『ぎ、ギリギリセーフ……』

「おはよ、都」

『ゆんちゃん、おはよう』



今話しかけてくれたのは、私の唯一の友達、松田 由美。

あだ名は、【ゆんちゃん】。

なんで、ゆんちゃんなのかはわからない。
ゆんちゃんのお母さんが呼んでたから、私もそう呼ぶようになってた。


ゆんちゃんは、すごく優しくて何でも出来る頼りになる女の子。

だから、暗い私にも明るく声をかけてくれるの。




「あ、そういえば…」

『?』

「近くの男子校に、イケメンの不良がはいったんだってさ!」

『へぇ…。

でも、私には縁がない話しだね』

「そう?
都、可愛いからその不良君に告ってみたら?」

『私が可愛いなら、ゆんちゃんはもっと可愛いよ』

「なにそれ?!
アレみたい!」

『アレって何??』



ゆんちゃんは、よく【アレ】って言葉を使う。



「ほら、アレだよアレー。

【わぁ!あの星綺麗!】って言った彼女に、

【君の方が綺麗だよ】って言ってる彼氏みたい!」



ゆんちゃんは、一人で二役演じながら言った。



『え、じゃあ………私…男?』

「ソコか!
キミのツッコミたいトコはソコなのか!」



ゆんちゃんは、テンションが高い。



『あはは…。

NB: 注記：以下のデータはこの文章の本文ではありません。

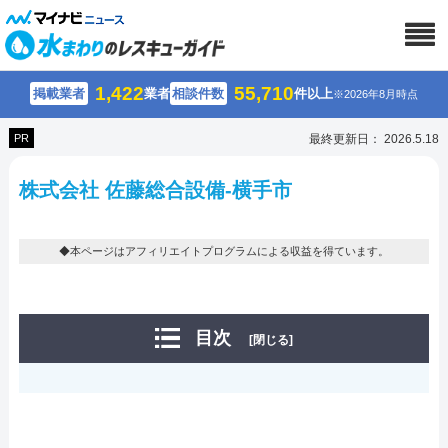
1,422
55,710
掲載業者
業者
相談件数
件以上
※2026年8月時点
PR
最終更新日： 2026.5.18
株式会社 佐藤総合設備-横手市
◆本ページはアフィリエイトプログラムによる収益を得ています。
目次
[閉じる]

ごめん』

「もー!
謝んなくていいの!
都、もっと笑いなよ!
都は、笑ってるのが可愛いの!」

『あはは。
ゆんちゃんが、彼氏みたいなこと言ってるよ』

「マジでか!
あたし、いつのまに…」




ゆんちゃんと居ると、楽しい。
なんだか、私まで笑えてきちゃうんだ。